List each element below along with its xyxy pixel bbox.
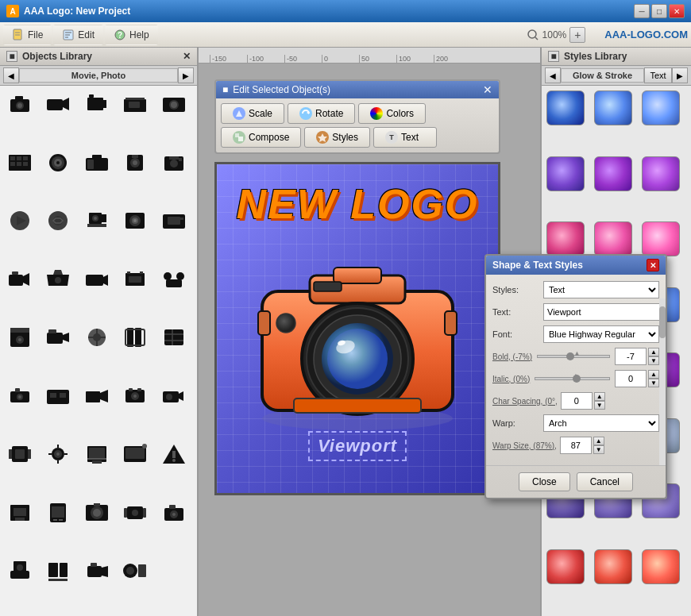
- icon-cell[interactable]: [3, 439, 37, 469]
- style-swatch[interactable]: [642, 156, 680, 191]
- icon-cell[interactable]: [41, 148, 75, 178]
- icon-cell[interactable]: [80, 264, 114, 295]
- style-swatch[interactable]: [642, 549, 680, 584]
- icon-cell[interactable]: [118, 439, 152, 469]
- styles-tab-text[interactable]: Text: [644, 67, 672, 83]
- maximize-button[interactable]: □: [651, 4, 667, 18]
- italic-input[interactable]: [615, 370, 647, 387]
- style-swatch[interactable]: [594, 90, 632, 125]
- style-swatch[interactable]: [546, 549, 585, 584]
- warp-size-input[interactable]: [560, 437, 592, 454]
- nav-prev-button[interactable]: ◀: [3, 67, 19, 83]
- icon-cell[interactable]: [118, 148, 152, 178]
- icon-cell[interactable]: [118, 322, 152, 352]
- menu-help[interactable]: ? Help: [105, 25, 158, 45]
- edit-panel-close-button[interactable]: ✕: [483, 83, 492, 96]
- bold-input[interactable]: [615, 348, 647, 365]
- icon-cell[interactable]: [80, 206, 114, 236]
- icon-cell[interactable]: [157, 148, 191, 178]
- compose-button[interactable]: Compose: [221, 127, 301, 148]
- icon-cell[interactable]: [118, 206, 152, 236]
- style-swatch[interactable]: [546, 221, 585, 256]
- close-button[interactable]: ✕: [669, 4, 685, 18]
- icon-cell[interactable]: [80, 498, 114, 528]
- icon-cell[interactable]: [3, 264, 37, 295]
- char-decrement-button[interactable]: ▼: [594, 401, 605, 410]
- icon-cell[interactable]: [41, 381, 75, 411]
- panel-close-icon[interactable]: ✕: [183, 51, 191, 62]
- rotate-button[interactable]: Rotate: [288, 103, 355, 124]
- viewport-text-container[interactable]: Viewport: [308, 431, 407, 461]
- style-swatch[interactable]: [642, 221, 680, 256]
- font-select[interactable]: Blue Highway Regular: [543, 325, 659, 343]
- icon-cell[interactable]: [157, 498, 191, 528]
- zoom-plus-button[interactable]: +: [569, 27, 585, 43]
- icon-cell[interactable]: [41, 498, 75, 528]
- icon-cell[interactable]: [118, 89, 152, 119]
- icon-cell[interactable]: [157, 322, 191, 352]
- style-swatch[interactable]: [594, 221, 632, 256]
- icon-cell[interactable]: [3, 148, 37, 178]
- icon-cell[interactable]: [3, 498, 37, 528]
- style-swatch[interactable]: [642, 90, 680, 125]
- icon-cell[interactable]: [157, 264, 191, 295]
- colors-button[interactable]: Colors: [358, 103, 426, 124]
- warp-size-increment-button[interactable]: ▲: [593, 437, 604, 445]
- style-swatch[interactable]: [594, 549, 632, 584]
- icon-cell[interactable]: [118, 556, 152, 586]
- warp-select[interactable]: Arch: [543, 414, 659, 432]
- style-swatch[interactable]: [546, 90, 585, 125]
- close-button[interactable]: Close: [519, 472, 570, 491]
- bold-increment-button[interactable]: ▲: [648, 348, 659, 356]
- styles-tab-glow[interactable]: Glow & Stroke: [561, 68, 644, 83]
- menu-edit[interactable]: Edit: [53, 25, 103, 45]
- icon-cell[interactable]: [157, 89, 191, 119]
- icon-cell[interactable]: [80, 439, 114, 469]
- style-swatch[interactable]: [546, 156, 585, 191]
- warp-size-decrement-button[interactable]: ▼: [593, 445, 604, 454]
- styles-select[interactable]: Text: [543, 281, 659, 298]
- dialog-scrollbar-thumb[interactable]: [659, 306, 666, 338]
- bold-slider-label[interactable]: Bold, (-7%): [492, 352, 532, 361]
- icon-cell[interactable]: [41, 556, 75, 586]
- canvas-area[interactable]: NEW LOGO: [214, 162, 500, 495]
- text-input[interactable]: [543, 303, 661, 321]
- char-slider-label[interactable]: Char Spacing, (0°,: [492, 397, 558, 406]
- icon-cell[interactable]: [80, 148, 114, 178]
- icon-cell[interactable]: [157, 439, 191, 469]
- minimize-button[interactable]: ─: [634, 4, 650, 18]
- warp-size-label[interactable]: Warp Size, (87%),: [492, 441, 557, 450]
- text-button[interactable]: T Text: [373, 127, 437, 148]
- italic-slider-label[interactable]: Italic, (0%): [492, 375, 530, 383]
- icon-cell[interactable]: [118, 264, 152, 295]
- styles-button[interactable]: Styles: [304, 127, 370, 148]
- icon-cell[interactable]: [3, 206, 37, 236]
- icon-cell[interactable]: [3, 89, 37, 119]
- icon-cell[interactable]: [80, 322, 114, 352]
- styles-prev-button[interactable]: ◀: [545, 67, 561, 83]
- icon-cell[interactable]: [3, 381, 37, 411]
- icon-cell[interactable]: [41, 206, 75, 236]
- icon-cell[interactable]: [118, 498, 152, 528]
- italic-decrement-button[interactable]: ▼: [648, 379, 659, 387]
- icon-cell[interactable]: [80, 556, 114, 586]
- dialog-close-button[interactable]: ✕: [647, 259, 659, 271]
- nav-next-button[interactable]: ▶: [178, 67, 194, 83]
- char-input[interactable]: [561, 392, 593, 410]
- icon-cell[interactable]: [80, 381, 114, 411]
- bold-decrement-button[interactable]: ▼: [648, 356, 659, 365]
- italic-slider-track[interactable]: ▲: [535, 377, 610, 380]
- icon-cell[interactable]: [41, 322, 75, 352]
- icon-cell[interactable]: [41, 439, 75, 469]
- menu-file[interactable]: File: [3, 25, 52, 45]
- icon-cell[interactable]: [41, 264, 75, 295]
- scale-button[interactable]: Scale: [221, 103, 284, 124]
- styles-next-button[interactable]: ▶: [672, 67, 688, 83]
- bold-slider-track[interactable]: ▲: [537, 355, 610, 358]
- dialog-scrollbar[interactable]: [659, 298, 666, 465]
- char-increment-button[interactable]: ▲: [594, 392, 605, 401]
- icon-cell[interactable]: [80, 89, 114, 119]
- icon-cell[interactable]: [3, 322, 37, 352]
- style-swatch[interactable]: [594, 156, 632, 191]
- icon-cell[interactable]: [157, 381, 191, 411]
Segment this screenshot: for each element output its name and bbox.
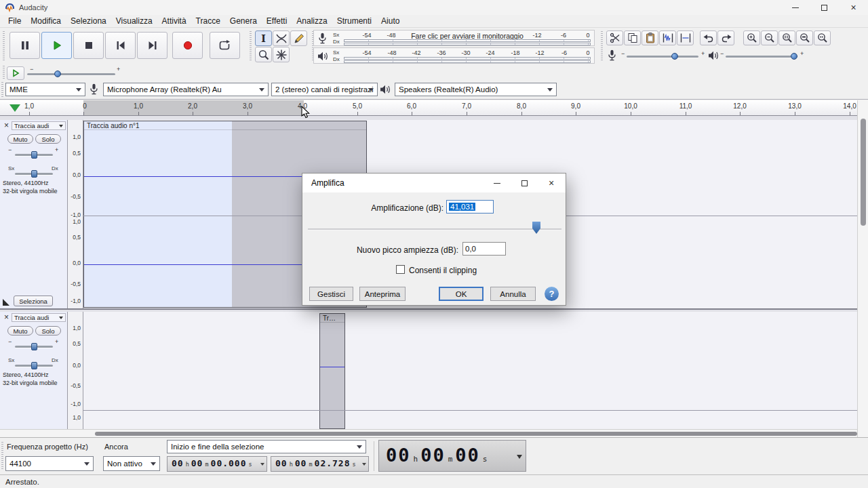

***

▶ **How to complete this task**: Scanning the data above, copy out every line where "size" is found.

▶ **Your solution**:
- warp-size-input[interactable]: [560, 437, 592, 454]
- warp-size-increment-button[interactable]: ▲: [593, 437, 604, 445]
- warp-size-decrement-button[interactable]: ▼: [593, 445, 604, 454]
- warp-size-label[interactable]: Warp Size, (87%),: [492, 441, 557, 450]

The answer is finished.